Het huwelijk tussen poëzieprofessor Perry Makepeace en advocate Gail Perkins heeft de nodige deukjes opgelopen. Er wordt in Susanna Whites maffiathriller Our Kind of Traitor voorzichtig gehint op een affaire van Perry met een medestudente. Kennelijk om hun relatie een boost te geven wil het stel er even helemaal lekker uit en onderneemt een vakantie naar Marokko. Wanneer hun tripje al bijna ten einde is gelopen komt de zelfverklaard mislukte dichter in gesprek met de patserige en rumoerige Rus Dima.
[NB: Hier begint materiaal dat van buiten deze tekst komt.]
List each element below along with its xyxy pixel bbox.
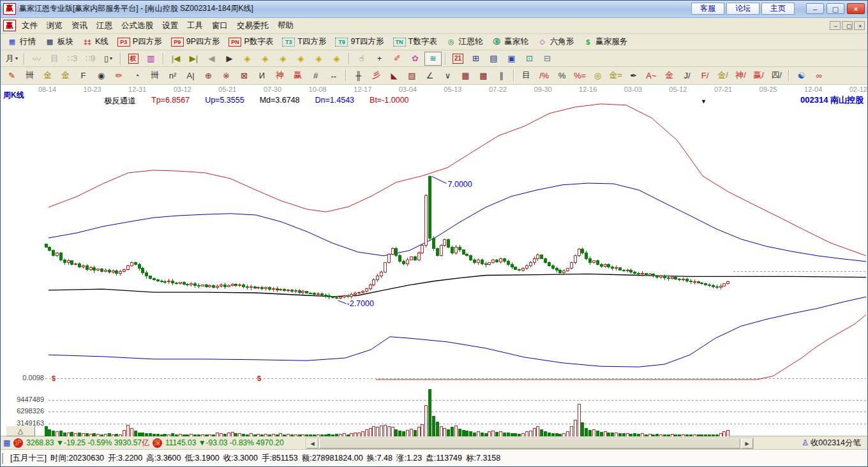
price-grid-tool-icon[interactable]: 卌 [21,68,38,82]
a-wave-tool-icon[interactable]: A~ [643,68,660,82]
menu-item-工具[interactable]: 工具 [183,19,207,33]
pen-tool-icon[interactable]: ✎ [3,68,20,82]
calendar-icon[interactable]: 21 [449,52,467,66]
menu-item-交易委托[interactable]: 交易委托 [232,19,273,33]
winner-service-button[interactable]: $赢家服务 [579,35,631,48]
candle-style-selector[interactable]: ▯▾ [100,52,117,66]
zoom-pen-tool-icon[interactable]: ✐ [389,52,406,66]
period-selector-dropdown-icon[interactable]: ▾ [15,56,18,61]
t-square-button[interactable]: T3T四方形 [278,35,330,48]
t-number-button[interactable]: TNT数字表 [389,35,441,48]
percent-tool-icon[interactable]: % [553,68,571,82]
ruler-tool-icon[interactable]: 目 [518,68,535,82]
gold-grid-tool-icon[interactable]: 金 [39,68,56,82]
sectors-button[interactable]: ▩板块 [41,35,77,48]
send-chart-icon[interactable]: ⊡ [521,52,538,66]
hline-grid-tool-icon[interactable]: 卌 [146,68,163,82]
time-cycle-tool-icon[interactable]: ◔ [128,68,146,82]
kline-chart[interactable]: $$7.0000-2.7000 [1,85,868,440]
star-grid-tool-icon[interactable]: ※ [218,68,235,82]
hv-line-tool-icon[interactable]: ╫ [350,68,367,82]
expand-icon[interactable]: ◈ [310,52,327,66]
box-line-tool-icon[interactable]: ▨ [403,68,421,82]
box-grid-tool-icon[interactable]: ⊠ [236,68,253,82]
menu-item-资讯[interactable]: 资讯 [67,19,92,33]
angle-line-tool-icon[interactable]: ∠ [421,68,438,82]
quotes-button[interactable]: ▦行情 [3,35,40,48]
hand-tool-icon[interactable]: ☝ [353,52,370,66]
titlebar-link-0[interactable]: 客服 [691,3,724,15]
zoom-horizontal-icon[interactable]: ◈ [274,52,292,66]
period-selector[interactable]: 月▾ [3,52,20,66]
calculator-icon[interactable]: ⊞ [467,52,484,66]
number-grid-tool-icon[interactable]: # [307,68,324,82]
grid-a-tool-icon[interactable]: ▦ [457,68,474,82]
gold-box-tool-icon[interactable]: 金 [57,68,74,82]
menu-item-浏览[interactable]: 浏览 [42,19,67,33]
horizontal-scrollbar[interactable]: ◀ ▶ [306,438,754,449]
angle-measure-tool-icon[interactable]: A| [182,68,199,82]
menu-item-江恩[interactable]: 江恩 [92,19,117,33]
child-restore-button[interactable]: ▢ [842,21,853,30]
t9-square-button[interactable]: T99T四方形 [331,35,387,48]
kline-button[interactable]: ‡‡K线 [79,35,112,48]
gold-red-tool-icon[interactable]: 金 [661,68,678,82]
pane-expand-button[interactable]: △ [6,426,35,436]
restore-button[interactable]: ▢ [827,3,844,14]
memo-icon[interactable]: ▤ [485,52,502,66]
titlebar-link-2[interactable]: 主页 [761,3,795,15]
pen-book-tool-icon[interactable]: ✒ [625,68,642,82]
scrollbar-thumb[interactable] [319,438,740,448]
taiji-icon[interactable]: ☯ [793,68,810,82]
crosshair-tool-icon[interactable]: + [371,52,388,66]
brush-tool-icon[interactable]: ✏ [110,68,128,82]
market-table-icon[interactable]: ▦ [3,438,10,447]
child-minimize-button[interactable]: – [830,21,841,30]
menu-item-公式选股[interactable]: 公式选股 [117,19,158,33]
minimize-button[interactable]: – [806,3,824,14]
infinity-icon[interactable]: ∞ [811,68,828,82]
save-icon[interactable]: ▣ [503,52,520,66]
prev-candle-icon[interactable]: ◀ [203,52,220,66]
tick-view-link[interactable]: ♙ 收002314分笔 [802,438,861,448]
gold-circle-tool-icon[interactable]: ◎ [589,68,606,82]
ying-grid-tool-icon[interactable]: 赢 [289,68,306,82]
vee-line-tool-icon[interactable]: ∨ [439,68,456,82]
k-notation-tool-icon[interactable]: И [253,68,271,82]
shen-grid-tool-icon[interactable]: 神 [271,68,288,82]
box-fan-tool-icon[interactable]: ◣ [385,68,403,82]
scroll-left-icon[interactable]: ◀ [306,438,318,448]
width-measure-tool-icon[interactable]: ↔ [325,68,342,82]
grid-b-tool-icon[interactable]: ▩ [475,68,492,82]
gold-angle-tool-icon[interactable]: 金/ [714,68,731,82]
zoom-right-icon[interactable]: ◈ [257,52,274,66]
gold-line-tool-icon[interactable]: 金= [607,68,624,82]
compress-icon[interactable]: ◈ [292,52,310,66]
si-angle-tool-icon[interactable]: 四/ [768,68,785,82]
f-box-tool-icon[interactable]: F [75,68,92,82]
percent-fan-tool-icon[interactable]: /% [535,68,553,82]
reset-zoom-icon[interactable]: ◈ [328,52,345,66]
j-angle-tool-icon[interactable]: J/ [678,68,696,82]
print-icon[interactable]: ⊟ [539,52,556,66]
spiral-tool-icon[interactable]: ◉ [93,68,110,82]
volume-indicator-icon[interactable]: ▥ [142,52,160,66]
wave-tool-icon[interactable]: ≋ [424,52,442,66]
close-button[interactable]: × [847,3,865,14]
p-number-button[interactable]: PNP数字表 [225,35,277,48]
candle-style-selector-dropdown-icon[interactable]: ▾ [110,56,112,61]
menu-item-帮助[interactable]: 帮助 [273,19,298,33]
menu-item-文件[interactable]: 文件 [17,19,42,33]
winner-wheel-button[interactable]: Ⓑ赢家轮 [488,35,532,48]
menu-item-设置[interactable]: 设置 [158,19,183,33]
menu-item-窗口[interactable]: 窗口 [207,19,232,33]
circle-cross-tool-icon[interactable]: ⊕ [200,68,217,82]
p-square-button[interactable]: P3P四方形 [114,35,166,48]
hexagon-button[interactable]: ◇六角形 [534,35,578,48]
chart-canvas[interactable]: $$7.0000-2.7000 08-1410-2312-3103-1205-2… [1,85,867,437]
adjust-rights-icon[interactable]: 权 [124,52,142,66]
f-angle-tool-icon[interactable]: F/ [696,68,714,82]
zoom-left-icon[interactable]: ◈ [239,52,256,66]
p9-square-button[interactable]: P99P四方形 [167,35,224,48]
percent-line-tool-icon[interactable]: %= [571,68,588,82]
Hij is zo'n joviale ongelikte beer die je moeilijk iets kunt weigeren. En dat kan onze universiteitsprofessor dan ook niet. Voor hij er erg in heeft, loopt hij rond op een fout decadent feestje met mooie vrouwen en coke. In Dima heeft hij zijn nieuwe beste vriend gevonden, zo ziet de foute Rus het althans.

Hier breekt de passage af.